The Justice Department (DOJ) also reached a settlement in its antitrust review of the merger, subject to conditions that require that the new company does not leverage its considerable size to eliminate competition from other television networks or online video distributors.
For the first time, the FCC and the DOJ acknowledged online video distribution. A key merger condition compels the new company to offer NBC-Universal content at the same terms and conditions to competing cable, satellite, and online TV distributors.

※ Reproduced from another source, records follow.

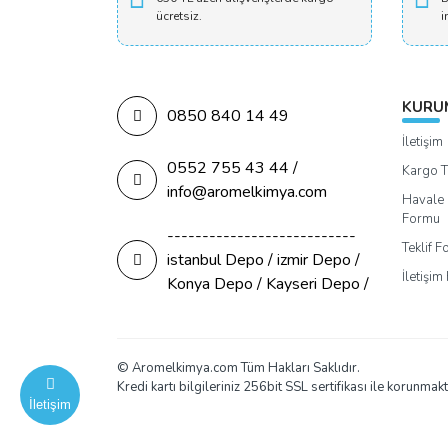
ücretsiz.
i
KURU
0850 840 14 49
İletişim
0552 755 43 44 /
Kargo T
info@aromelkimya.com
Havale 
Formu
---------------------------
Teklif 
istanbul Depo / izmir Depo /
İletişi
Konya Depo / Kayseri Depo /
© Aromelkimya.com Tüm Hakları Saklıdır.
Kredi kartı bilgileriniz 256bit SSL sertifikası ile korunmakt
İletişim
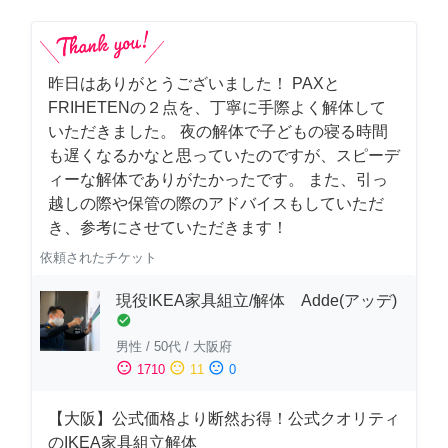
昨日はありがとうございました！ PAXと
FRIHETENの２点を、丁寧に手際よく解体して
いただきました。 夜の解体で子どもの寝る時間
も遅くなるかなと思っていたのですが、スピーデ
ィーな解体でありがたかったです。 また、引っ
越しの際や保管の際のアドバイスもしていただ
き、参考にさせていただきます！
依頼されたチケット
現役IKEA家具組立/解体 Adde(アッデ)
check_circle
男性
/
50代
/
大阪府
sentiment_satisfied
sentiment_neutral
sentiment_dissatisfied
1710
11
0
【大阪】公式価格より断然お得！公式クオリティ
のIKEA家具組立解体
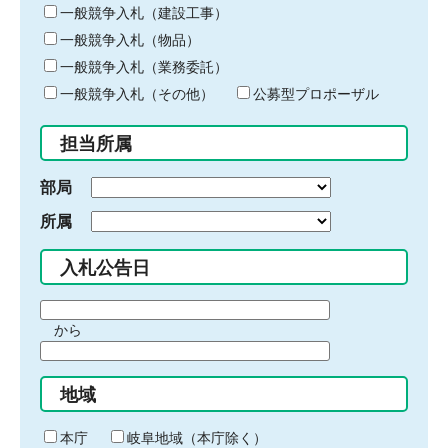
キ
一般競争入札（建設工事）
ー
一般競争入札（物品）
ワ
一般競争入札（業務委託）
ー
ド
一般競争入札（その他）
公募型プロポーザル
を
入
担当所属
力
部局
所属
入札公告日
期
から
間
期
の
間
始
地域
の
ま
終
り
わ
本庁
岐阜地域（本庁除く）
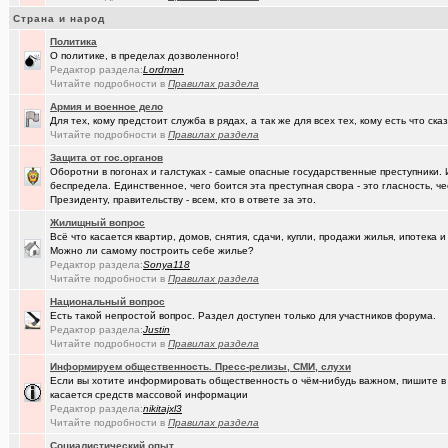
(Амонлюза)
Музыкальный блог и 18+
+274
Страна и народ
Политика
(Phandorin)
Социальная инженерия
О политике, в пределах дозволенного!
Редактор раздела:
Lоrdmаn
(tramov)
Перешеек у ручья
+201
Читайте подробности в
Правилах раздела
(um5939)
Армия и военное дело
СШ-5
+4
Для тех, кому предстоит служба в рядах, а так же для всех тех, кому есть что ска
Читайте подробности в
Правилах раздела
(RomanSim..)
Здоровье - это решение личных проблем
+6
Защита от гос.органов
(tolik)
Сериалы - лучшие по вашему мнению?
+1984
Оборотни в погонах и галстуках - самые опасные государственные преступники. 
беспредела. Единственное, чего боится эта преступная свора - это гласность, ч
(Молодец.)
Осведомлённый источник сообщает...
+221
Президенту, правительству - всем, кто в ответе за это.
Жилищный вопрос
(Pihlak)
Уходят лучшие
+572
Всё что касается квартир, домов, снятия, сдачи, купли, продажи жилья, ипотека
Можно ли самому построить себе жилье?
(Люля)
Кто что ест или пьёт прямо сейчас?
+24427
Редактор раздела:
Sonya118
Читайте подробности в
Правилах раздела
(Silverto..)
А помните в Омске...
+2741
Национальный вопрос
Есть такой непростой вопрос. Раздел доступен только для участников форума.
(рeдкий)
В ближайший месяц возможно произойдет то что затронет каждог
Редактор раздела:
Justin
Читайте подробности в
Правилах раздела
(Openair)
Ищу работу инженера конструктора/радиотехника (удаленно))
+
Информируем общественность. Пресс-релизы, СМИ, слухи
(linuxmas..)
Омские фотографы
+200
Если вы хотите информировать общественность о чём-нибудь важном, пишите в э
касается средств массовой информации
(Павел Ur..)
Я люблю Омский драматический театр!
+169
Редактор раздела:
nikitajxl3
Читайте подробности в
Правилах раздела
(омич)
Всё о транспорте: автобусы, троллейбусы, трамваи, маршрутки
+1
Социалистический опыт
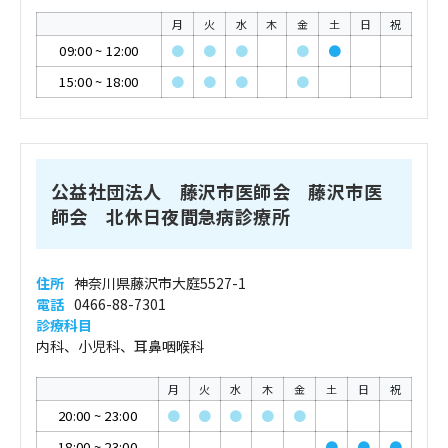
月
火
水
木
金
土
日
祝
09:00
~
12:00
●
●
●
●
●
15:00
~
18:00
●
●
●
●
公益社団法人 藤沢市医師会 藤沢市医
師会 北休日夜間急病診療所
住所
神奈川県藤沢市大庭5527-1
電話
0466-88-7301
診療科目
内科、小児科、耳鼻咽喉科
月
火
水
木
金
土
日
祝
20:00
~
23:00
●
●
●
●
●
18:00
~
23:00
●
●
●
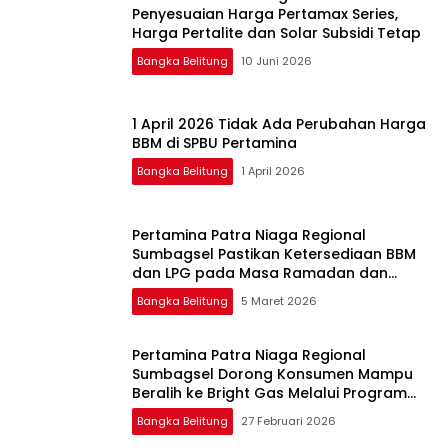
Penyesuaian Harga Pertamax Series,
Harga Pertalite dan Solar Subsidi Tetap
Bangka Belitung
10 Juni 2026
1 April 2026 Tidak Ada Perubahan Harga
BBM di SPBU Pertamina
Bangka Belitung
1 April 2026
Pertamina Patra Niaga Regional
Sumbagsel Pastikan Ketersediaan BBM
dan LPG pada Masa Ramadan dan
Menjelang Idulfitri
Bangka Belitung
5 Maret 2026
Pertamina Patra Niaga Regional
Sumbagsel Dorong Konsumen Mampu
Beralih ke Bright Gas Melalui Program
Trade In di Belitung Timur
Bangka Belitung
27 Februari 2026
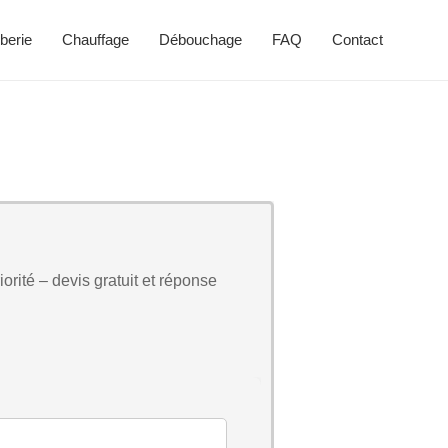
berie
Chauffage
Débouchage
FAQ
Contact
orité – devis gratuit et réponse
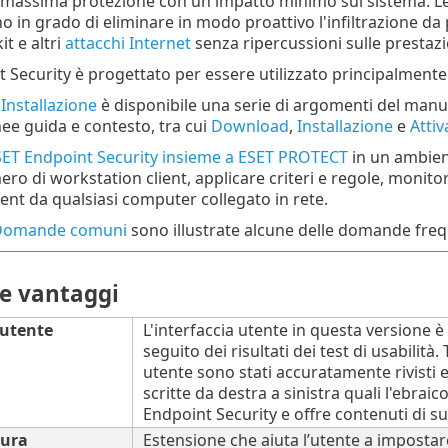
massima protezione con un impatto minimo sul sistema. Le t
ono in grado di eliminare in modo proattivo l'infiltrazione da
t e altri
attacchi Internet
senza ripercussioni sulle prestazi
 Security è progettato per essere utilizzato principalmente
e
Installazione
è disponibile una serie di argomenti del manuale
nee guida e contesto, tra cui
Download
,
Installazione
e
Attiv
 ESET Endpoint Security insieme a ESET PROTECT
in un ambien
ero di workstation client, applicare criteri e regole, monito
ient da qualsiasi computer collegato in rete.
Domande comuni
sono illustrate alcune delle domande frequ
 e vantaggi
 utente
L'interfaccia utente in questa versione 
seguito dei risultati dei test di usabilità. 
utente sono stati accuratamente rivisti e 
scritte da destra a sinistra quali l'ebrai
Endpoint Security e offre contenuti di su
cura
Estensione che aiuta l’utente a imposta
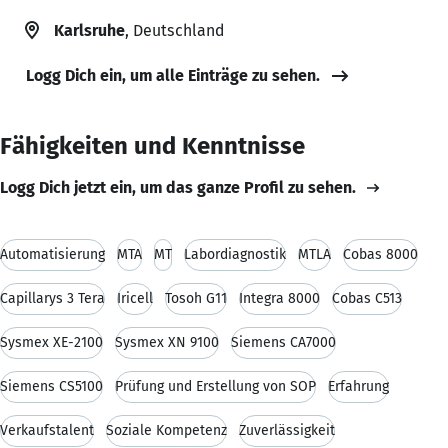
Karlsruhe
, Deutschland
Logg Dich ein, um alle Einträge zu sehen.
Fähigkeiten und Kenntnisse
Logg Dich jetzt ein, um das ganze Profil zu sehen.
Automatisierung
MTA
MT
Labordiagnostik
MTLA
Cobas 8000
Capillarys 3 Tera
Iricell
Tosoh G11
Integra 8000
Cobas C513
Sysmex XE-2100
Sysmex XN 9100
Siemens CA7000
Siemens CS5100
Prüfung und Erstellung von SOP
Erfahrung
Verkaufstalent
Soziale Kompetenz
Zuverlässigkeit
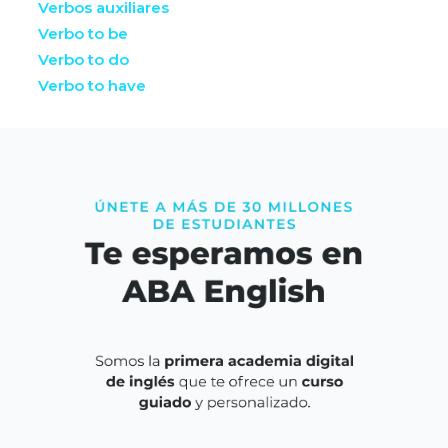
Verbos auxiliares
Verbo to be
Verbo to do
Verbo to have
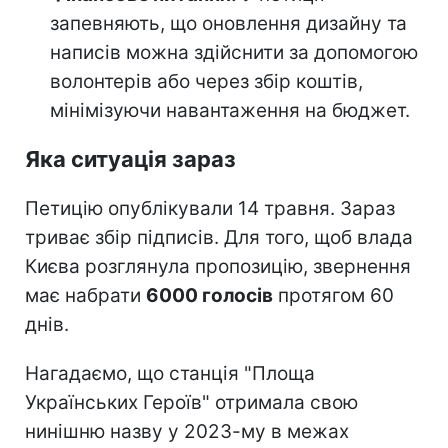
запевняють, що оновлення дизайну та
написів можна здійснити за допомогою
волонтерів або через збір коштів,
мінімізуючи навантаження на бюджет.
Яка ситуація зараз
Петицію опублікували 14 травня. Зараз
триває збір підписів. Для того, щоб влада
Києва розглянула пропозицію, звернення
має набрати
6000 голосів
протягом 60
днів.
Нагадаємо, що станція "Площа
Українських Героїв" отримала свою
нинішню назву у 2023-му в межах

Additional conditions require the new venture to develop and support additional minority-focused programming, an agreement to ban interactive advertising to children, to offer broadband service for low-income households at $9.95/month and to provide computer equipment priced below $150, and to offer standalone Internet access at speeds capable of watching online video. The new venture must maintain at least the current level of news and information programming, and in some cases expand news and other local content at the broadcast television stations that are currently owned and operated by NBC.
The conditions are set for a minimum of seven years.